Among the records that follow, find the line with "1820 Avenue M, Brooklyn, NY 11230" and the line with "- Episode 17". Set down those lines and all lines between them exactly, without adding anything.

──────── DATA SHOWN

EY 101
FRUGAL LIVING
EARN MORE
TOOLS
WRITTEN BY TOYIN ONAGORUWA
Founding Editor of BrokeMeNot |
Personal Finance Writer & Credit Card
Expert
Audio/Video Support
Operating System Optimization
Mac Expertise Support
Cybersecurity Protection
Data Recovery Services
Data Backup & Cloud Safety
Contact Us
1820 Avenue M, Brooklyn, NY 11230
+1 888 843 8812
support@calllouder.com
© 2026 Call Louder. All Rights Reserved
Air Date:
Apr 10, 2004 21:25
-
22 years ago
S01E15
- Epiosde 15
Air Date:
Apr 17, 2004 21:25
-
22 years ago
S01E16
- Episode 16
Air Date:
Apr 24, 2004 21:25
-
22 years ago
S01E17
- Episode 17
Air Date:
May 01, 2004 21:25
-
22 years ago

────────────────
──────── DATA SHOWN

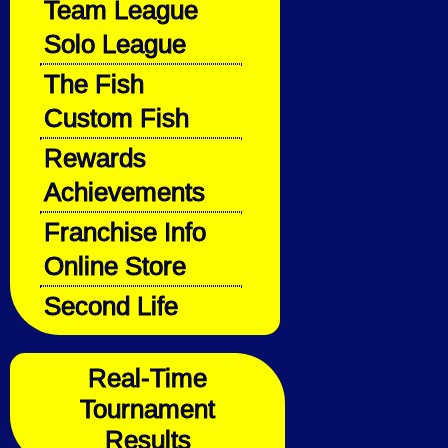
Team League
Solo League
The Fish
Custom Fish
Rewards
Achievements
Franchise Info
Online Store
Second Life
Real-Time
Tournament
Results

────────────────

● EXERCISE ANSWER:
1820 Avenue M, Brooklyn, NY 11230
+1 888 843 8812
support@calllouder.com
© 2026 Call Louder. All Rights Reserved
Air Date:
Apr 10, 2004 21:25
-
22 years ago
S01E15
- Epiosde 15
Air Date:
Apr 17, 2004 21:25
-
22 years ago
S01E16
- Episode 16
Air Date:
Apr 24, 2004 21:25
-
22 years ago
S01E17
- Episode 17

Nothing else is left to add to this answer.